## Work to be completed
Quote the records exactly, starting at the first line and stopping after the line with "उदयात्प्रस्थितं वापि ज्वलन्तं रश्मिमालिनम्।"; skip the pictures.

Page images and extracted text
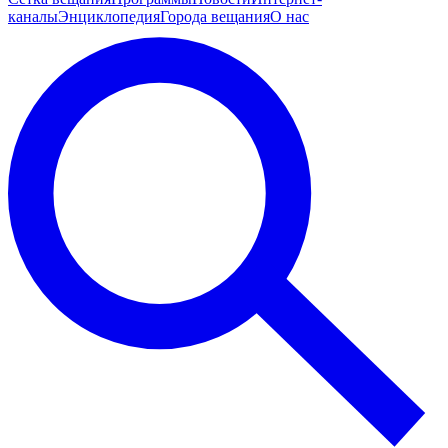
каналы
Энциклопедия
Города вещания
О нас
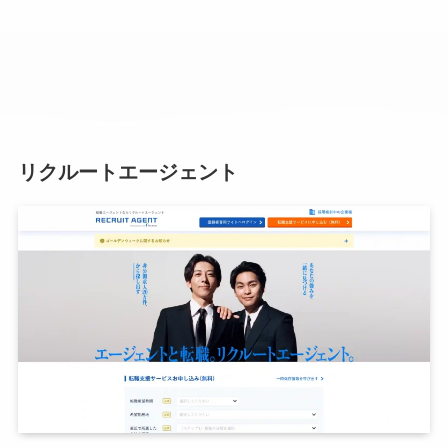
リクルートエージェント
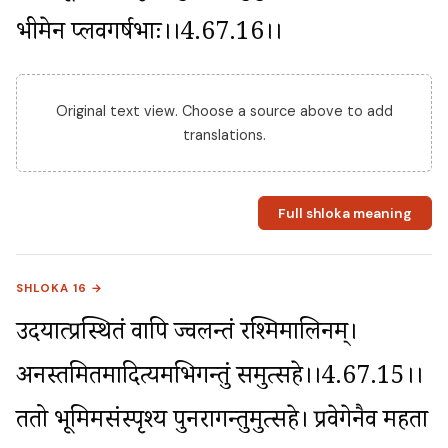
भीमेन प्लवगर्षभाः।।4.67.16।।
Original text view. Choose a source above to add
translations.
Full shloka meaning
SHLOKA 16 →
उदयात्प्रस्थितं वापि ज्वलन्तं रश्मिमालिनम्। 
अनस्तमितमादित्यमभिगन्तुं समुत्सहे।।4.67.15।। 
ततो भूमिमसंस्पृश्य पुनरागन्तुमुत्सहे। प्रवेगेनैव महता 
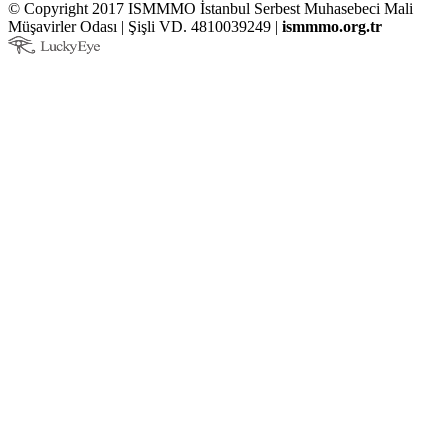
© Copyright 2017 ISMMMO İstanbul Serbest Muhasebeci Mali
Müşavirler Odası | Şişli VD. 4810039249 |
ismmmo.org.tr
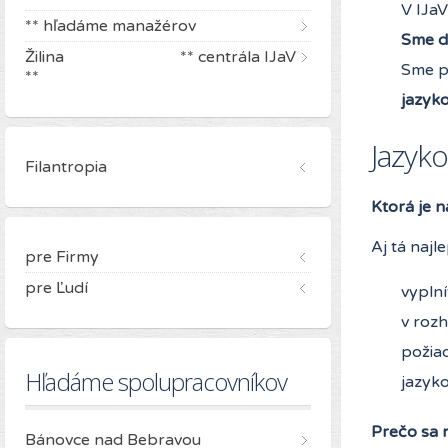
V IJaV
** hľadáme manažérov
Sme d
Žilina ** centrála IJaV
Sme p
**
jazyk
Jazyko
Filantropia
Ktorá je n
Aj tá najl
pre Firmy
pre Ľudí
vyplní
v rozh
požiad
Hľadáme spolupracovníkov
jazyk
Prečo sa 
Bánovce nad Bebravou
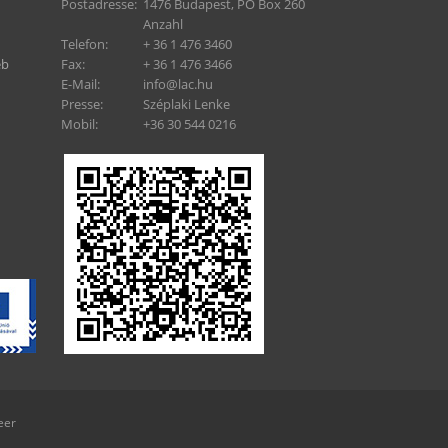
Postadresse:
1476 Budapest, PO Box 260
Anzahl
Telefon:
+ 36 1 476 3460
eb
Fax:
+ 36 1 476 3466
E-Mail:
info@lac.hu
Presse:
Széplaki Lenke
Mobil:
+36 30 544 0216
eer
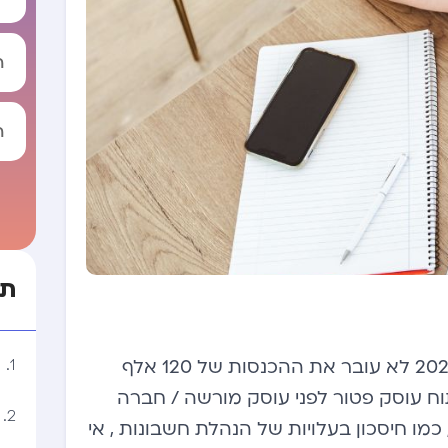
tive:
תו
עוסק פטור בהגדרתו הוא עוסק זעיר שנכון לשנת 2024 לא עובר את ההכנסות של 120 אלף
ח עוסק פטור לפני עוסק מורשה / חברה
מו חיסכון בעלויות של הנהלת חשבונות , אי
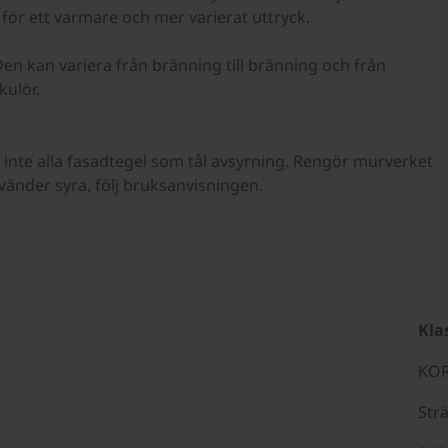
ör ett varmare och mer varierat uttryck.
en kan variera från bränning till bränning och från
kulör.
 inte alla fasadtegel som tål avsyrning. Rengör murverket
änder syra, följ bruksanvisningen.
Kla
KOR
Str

## Solution
каналы
Энциклопедия
Города вещания
О нас
リクルートエージェント
भीमेन प्लवगर्षभाः।।4.67.16।।
Original text view. Choose a source above to add
translations.
Full shloka meaning
SHLOKA 16 →
उदयात्प्रस्थितं वापि ज्वलन्तं रश्मिमालिनम्। 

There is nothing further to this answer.